Alors que la crise en Ukraine reste hautement incertaine, le choc inflationniste et de pénurie des matières premières a fragilisé les équilibres budgétaires de tous les pays émergents. La hausse infernale des prix suscite des resserrements monétaires plus massifs et plus précoces. Ce qui conduit à une baisse de croissance.
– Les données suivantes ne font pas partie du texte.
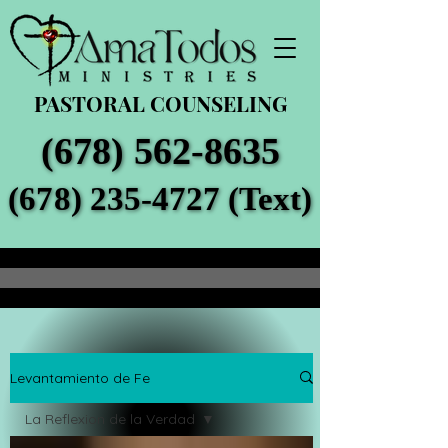
PASTORAL COUNSELING
(678) 562-8635
(678) 562-8635
(678) 235-4727 (Text)
(678) 235-4727 (Text)
Levantamiento de Fe
La Reflexion de la Verdad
La Tunisie se retrouve parmi les pays lourdement touchés par la crise en Ukraine. L’impact direct reste la hausse des factures des importations énergétiques et des matières premières. Le coût pour l’Etat, c’est la subvention supplémentaire qu’il a supportée au cours de l’année au titre de ces produits. Ses espérances d’un minimum d’équilibre budgétaire se sont évaporées.
Les chiffres
De plus, il faut tenir compte de l’effet de change. Toute augmentation ou baisse d’un dollar dans le prix du baril signifie un coût additionnel dans les dépenses de compensation de 137 MTND. En même temps, toute appréciation de 0,010 TND dans la paire USD/TND coûtera des charges de compensation supplémentaires de 51 MD.
Au niveau des matières de base, le gouvernement respectait à la lettre le plafond ciblé, soit 3 771 MD. Ainsi, aucune dépense supplémentaire n’a été engagée. Certes, cela causa des pénuries au cours de l’année pour quelques produits, mais du point de vue budgétaire, c’était parfait.
En revanche, l’Etat supportait des subventions supplémentaires de 4 737 MD au titre des carburants. Soit la facture la plus chère dans l’histoire du pays. En détail, la hausse du baril impactait l’enveloppe initiale à hauteur de 3 494 MD.
A cela, il fallut ajouter l’impact du dollar (867 MD) et le coût des non- augmentations des prix à la pompe (686 MD). Il y a aussi des gains de 310 MTND grâce à une consommation moins forte que prévu.
La flambée des cours du pétrole et la crise du gaz en Europe permettait à la Tunisie d’encaisser des revenus inédits du Gazoduc qui traverse ses terrains vers l’Italie : 1 527 MTND; soit 868 MD de plus que les prévisions. Les revenus de commercialisation des carburants ont surpassé les prévisions de 294 MD.
Coûts cachés
En matière d’endettement, et puisque l’encours de la dette souveraine se libelle majoritairement en Euro (55,6 % fin 2021), les mouvements sur le marché de change furent favorables.
En effet, nous avons pu économiser 219 MD dans les remboursements effectués au cours de l’exercice. Par contre, les charges financières relatives aux financements extérieurs augmentaient de 162 MD. Et ce, suite à l’augmentation du LIBOR et les intérêts sur le crédit auprès de l’Afreximbank au cours de l’exercice.
Ainsi, l’impact budgétaire est de 3 518 MTND. Sachant que le remboursement du principal de la dette n’entre pas dans les calculs.
Mais l’autre coût, plutôt caché, est la forte révision à la baisse de l’enveloppe des investissements publics pour 2022. Il est de l’ordre de 616 MD. L’impact se répartit sur plusieurs années, avec un manque à gagner en termes de points de croissance.
En outre, il y a aussi le grand déséquilibre de la balance commerciale. Sur les onze premiers mois de 2022, le déficit commercial s’établit à -23 281 MTND, du jamais vu. C’est 8 627 MD de plus par rapport à la même période en 2021. L’effet volume reste limité. L’essentiel provient de l’explosion des importations en valeur.
Cette situation poussa la Banque Centrale à augmenter ses taux. Ce qui impacta les intentions d’investissements. Ainsi, pour rétablir les équilibres macroéconomiques, le gouvernement est obligé à des mesures qui ne sont pas en faveur de l’entreprise et du consommateur local. Ce coût d’opportunité ne peut être mesuré actuellement. Mais il est certainement aussi important que ce qui a été décaissé jusqu’à l’instant.